*** Opening of Provided information ***
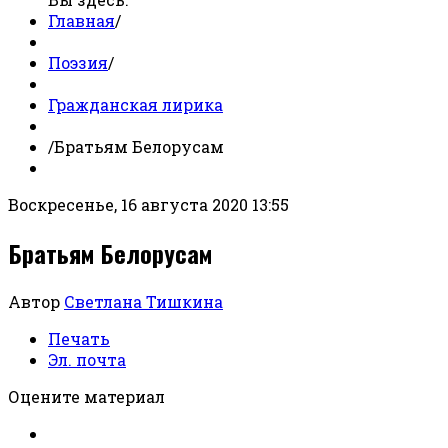
Главная
/
Поэзия
/
Гражданская лирика
/
Братьям Белорусам
Воскресенье, 16 августа 2020 13:55
Братьям Белорусам
Автор
Светлана Тишкина
Печать
Эл. почта
Оцените материал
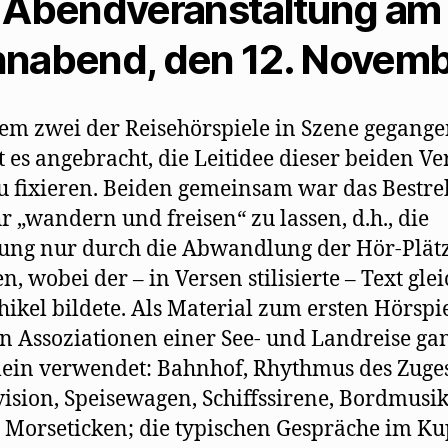
 Abendveranstaltung am
nabend, den 12. Novem
m zwei der Reisehörspiele in Szene gegange
t es angebracht, die Leitidee dieser beiden V
u fixieren. Beiden gemeinsam war das Bestre
r „wandern und freisen“ zu lassen, d.h., die
ng nur durch die Abwandlung der Hör-Plät
en, wobei der – in Versen stilisierte – Text gl
hikel bildete. Als Material zum ersten Hörspi
 Assoziationen einer See- und Landreise ga
ein verwendet: Bahnhof, Rhythmus des Zuges
vision, Speisewagen, Schiffssirene, Bordmusik
 Morseticken; die typischen Gespräche im K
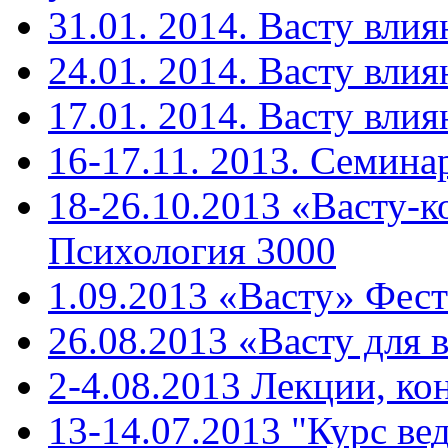
31.01. 2014. Васту вли
24.01. 2014. Васту влия
17.01. 2014. Васту влия
16-17.11. 2013. Cемина
18-26.10.2013 «Васту-к
Психология 3000
1.09.2013 «Васту» Фест
26.08.2013 «Васту для 
2-4.08.2013 Лекции, ко
13-14.07.2013 "Курс ве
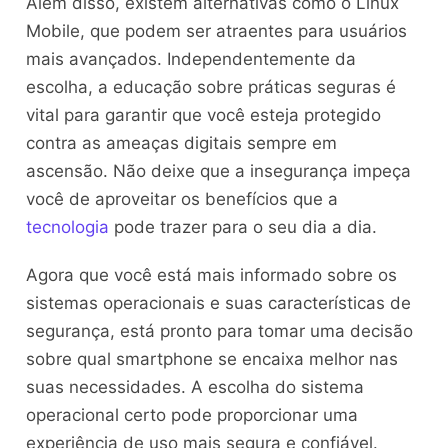
Além disso, existem alternativas como o Linux
Mobile, que podem ser atraentes para usuários
mais avançados. Independentemente da
escolha, a educação sobre práticas seguras é
vital para garantir que você esteja protegido
contra as ameaças digitais sempre em
ascensão. Não deixe que a insegurança impeça
você de aproveitar os benefícios que a
tecnologia
pode trazer para o seu dia a dia.
Agora que você está mais informado sobre os
sistemas operacionais e suas características de
segurança, está pronto para tomar uma decisão
sobre qual smartphone se encaixa melhor nas
suas necessidades. A escolha do sistema
operacional certo pode proporcionar uma
experiência de uso mais segura e confiável.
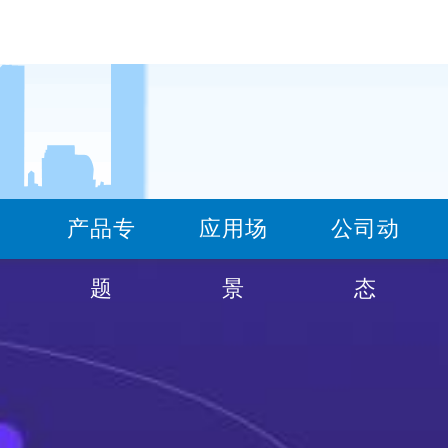
产品专
应用场
公司动
100332293(道轨-钢板)
题
景
态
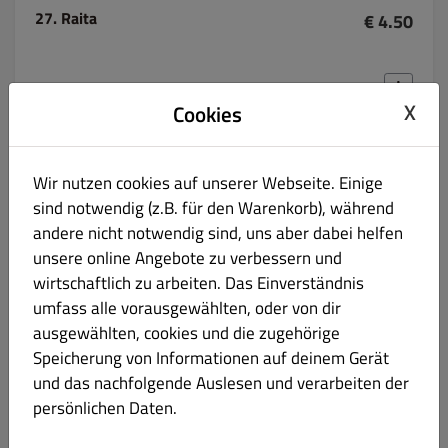
27. Raita
€ 4.50
X
Cookies
28. Punjabi Salat 5,90
€ 6.90
Wir nutzen cookies auf unserer Webseite. Einige
sind notwendig (z.B. für den Warenkorb), während
gemischter Salat mit Kräuter & Joghurt Dressing
andere nicht notwendig sind, uns aber dabei helfen
unsere online Angebote zu verbessern und
wirtschaftlich zu arbeiten. Das Einverständnis
umfass alle vorausgewählten, oder von dir
29. Haus Salat
€ 7.90
ausgewählten, cookies und die zugehörige
Speicherung von Informationen auf deinem Gerät
Scharfer indischer Salat mit Erdnüssen und Mozarella-käse
und das nachfolgende Auslesen und verarbeiten der
persönlichen Daten.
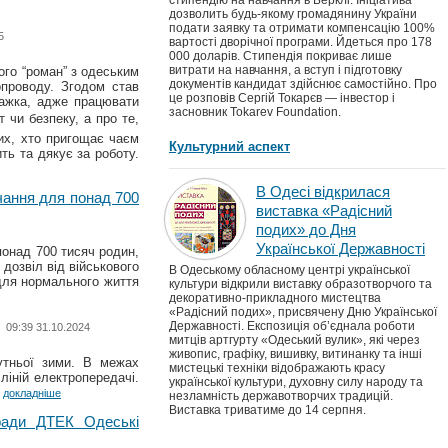
стипендію на навчання в Берклі. Ініціатива
дозволить будь-якому громадянину України
подати заявку та отримати компенсацію 100%
5
вартості дворічної програми. Йдеться про 178
000 доларів. Стипендія покриває лише
витрати на навчання, а вступ і підготовку
ого “роман” з одеським
документів кандидат здійснює самостійно. Про
проводу. Згодом став
це розповів Сергій Токарєв — інвестор і
важка, адже працювати
засновник Tokarev Foundation.
 чи безпеку, а про те,
их, хто пригощає чаєм
Культурний аспект
ть та дякує за роботу.
В Одесі відкрилася
чання для понад 700
виставка «Радісний
подих» до Дня
Української Державності
онад 700 тисяч родин,
дозвіл від військового
В Одеському обласному центрі української
для нормального життя
культури відкрили виставку образотворчого та
декоративно-прикладного мистецтва
«Радісний подих», присвячену Дню Української
Державності. Експозиція об’єднала роботи
09:39 31.10.2024
митців артгурту «Одеський вулик», які через
живопис, графіку, вишивку, витинанку та інші
утньої зими. В межах
мистецькі техніки відображають красу
ліній електропередачі.
української культури, духовну силу народу та
/
докладніше
незламність державотворчих традицій.
Виставка триватиме до 14 серпня.
оради ДТЕК Одеські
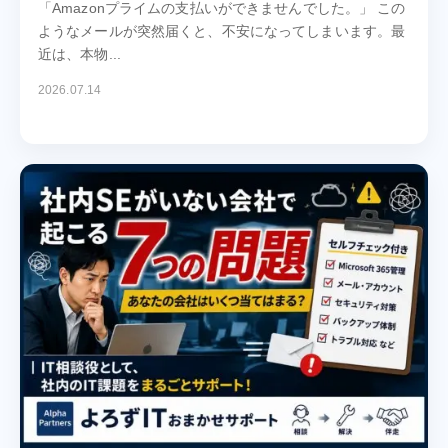
「Amazonプライムの支払いができませんでした。」 この
ようなメールが突然届くと、不安になってしまいます。最
近は、本物...
2026.07.14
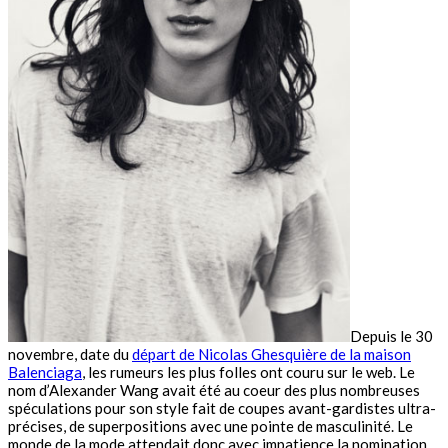
Depuis le 30
novembre, date du
départ de Nicolas Ghesquière de la maison
Balenciaga
, les rumeurs les plus folles ont couru sur le web. Le
nom d’Alexander Wang avait été au coeur des plus nombreuses
spéculations pour son style fait de coupes avant-gardistes ultra-
précises, de superpositions avec une pointe de masculinité. Le
monde de la mode attendait donc avec impatience la nomination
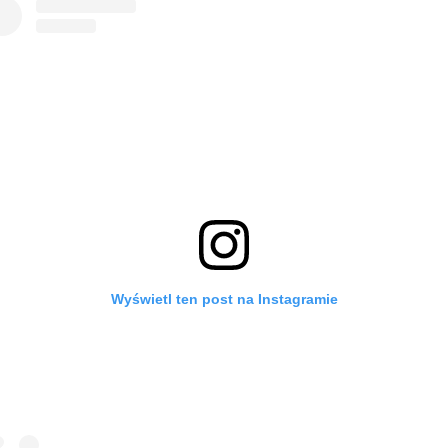
Wyświetl ten post na Instagramie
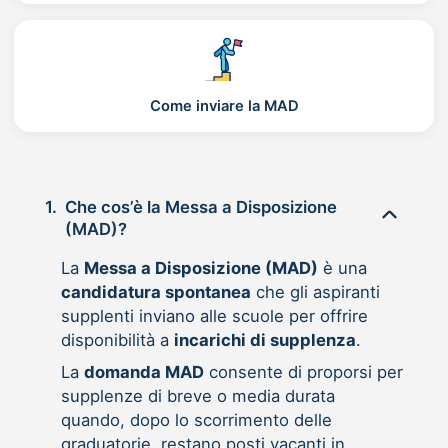
Come inviare la MAD
1.
Che cos’è la Messa a Disposizione
(MAD)?
La
Messa a Disposizione (MAD)
è una
candidatura spontanea
che gli aspiranti
supplenti inviano alle scuole per offrire
disponibilità a
incarichi di supplenza
.
La
domanda MAD
consente di proporsi per
supplenze di breve o media durata
quando, dopo lo scorrimento delle
graduatorie, restano posti vacanti in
*** Close of Provided information ***
- Task to carry out:
Write out the data above in full and exactly, but without the pictures.

- Answer section:
Главная
/
Поэзия
/
Гражданская лирика
/
Братьям Белорусам
Воскресенье, 16 августа 2020 13:55
Братьям Белорусам
Автор
Светлана Тишкина
Печать
Эл. почта
Оцените материал
 Abendveranstaltung am
nabend, den 12. Novem
m zwei der Reisehörspiele in Szene gegange
t es angebracht, die Leitidee dieser beiden V
u fixieren. Beiden gemeinsam war das Bestre
r „wandern und freisen“ zu lassen, d.h., die
ng nur durch die Abwandlung der Hör-Plät
en, wobei der – in Versen stilisierte – Text gl
hikel bildete. Als Material zum ersten Hörspi
 Assoziationen einer See- und Landreise ga
ein verwendet: Bahnhof, Rhythmus des Zuges
vision, Speisewagen, Schiffssirene, Bordmusik
 Morseticken; die typischen Gespräche im K
31.01. 2014. Васту вли
24.01. 2014. Васту влия
17.01. 2014. Васту влия
16-17.11. 2013. Cемина
18-26.10.2013 «Васту-к
Психология 3000
1.09.2013 «Васту» Фест
26.08.2013 «Васту для 
2-4.08.2013 Лекции, ко
13-14.07.2013 "Курс ве
Além disso, existem alternativas como o Linux
Mobile, que podem ser atraentes para usuários
mais avançados. Independentemente da
escolha, a educação sobre práticas seguras é
vital para garantir que você esteja protegido
contra as ameaças digitais sempre em
ascensão. Não deixe que a insegurança impeça
você de aproveitar os benefícios que a
tecnologia
pode trazer para o seu dia a dia.
Agora que você está mais informado sobre os
sistemas operacionais e suas características de
segurança, está pronto para tomar uma decisão
sobre qual smartphone se encaixa melhor nas
suas necessidades. A escolha do sistema
operacional certo pode proporcionar uma
experiência de uso mais segura e confiável.
产品专
应用场
公司动
100332293(道轨-钢板)
题
景
态
27. Raita
€ 4.50
X
Cookies
28. Punjabi Salat 5,90
€ 6.90
Wir nutzen cookies auf unserer Webseite. Einige
sind notwendig (z.B. für den Warenkorb), während
gemischter Salat mit Kräuter & Joghurt Dressing
andere nicht notwendig sind, uns aber dabei helfen
unsere online Angebote zu verbessern und
wirtschaftlich zu arbeiten. Das Einverständnis
umfass alle vorausgewählten, oder von dir
29. Haus Salat
€ 7.90
ausgewählten, cookies und die zugehörige
Speicherung von Informationen auf deinem Gerät
Scharfer indischer Salat mit Erdnüssen und Mozarella-käse
und das nachfolgende Auslesen und verarbeiten der
persönlichen Daten.
стипендію на навчання в Берклі. Ініціатива
дозволить будь-якому громадянину України
подати заявку та отримати компенсацію 100%
5
вартості дворічної програми. Йдеться про 178
000 доларів. Стипендія покриває лише
витрати на навчання, а вступ і підготовку
ого “роман” з одеським
документів кандидат здійснює самостійно. Про
проводу. Згодом став
це розповів Сергій Токарєв — інвестор і
важка, адже працювати
засновник Tokarev Foundation.
 чи безпеку, а про те,
их, хто пригощає чаєм
Культурний аспект
ть та дякує за роботу.
В Одесі відкрилася
чання для понад 700
виставка «Радісний
подих» до Дня
Української Державності
онад 700 тисяч родин,
дозвіл від військового
В Одеському обласному центрі української
для нормального життя
культури відкрили виставку образотворчого та
декоративно-прикладного мистецтва
«Радісний подих», присвячену Дню Української
Державності. Експозиція об’єднала роботи
09:39 31.10.2024
митців артгурту «Одеський вулик», які через
живопис, графіку, вишивку, витинанку та інші
утньої зими. В межах
мистецькі техніки відображають красу
ліній електропередачі.
української культури, духовну силу народу та
/
докладніше
незламність державотворчих традицій.
Виставка триватиме до 14 серпня.
оради ДТЕК Одеські
「Amazonプライムの支払いができませんでした。」 この
ようなメールが突然届くと、不安になってしまいます。最
近は、本物...
2026.07.14
Depuis le 30
novembre, date du
départ de Nicolas Ghesquière de la maison
Balenciaga
, les rumeurs les plus folles ont couru sur le web. Le
nom d’Alexander Wang avait été au coeur des plus nombreuses
spéculations pour son style fait de coupes avant-gardistes ultra-
précises, de superpositions avec une pointe de masculinité. Le
monde de la mode attendait donc avec impatience la nomination
Wyświetl ten post na Instagramie
Come inviare la MAD
1.
Che cos’è la Messa a Disposizione
(MAD)?
La
Messa a Disposizione (MAD)
è una
candidatura spontanea
che gli aspiranti
supplenti inviano alle scuole per offrire
disponibilità a
incarichi di supplenza
.
La
domanda MAD
consente di proporsi per
supplenze di breve o media durata
quando, dopo lo scorrimento delle
graduatorie, restano posti vacanti in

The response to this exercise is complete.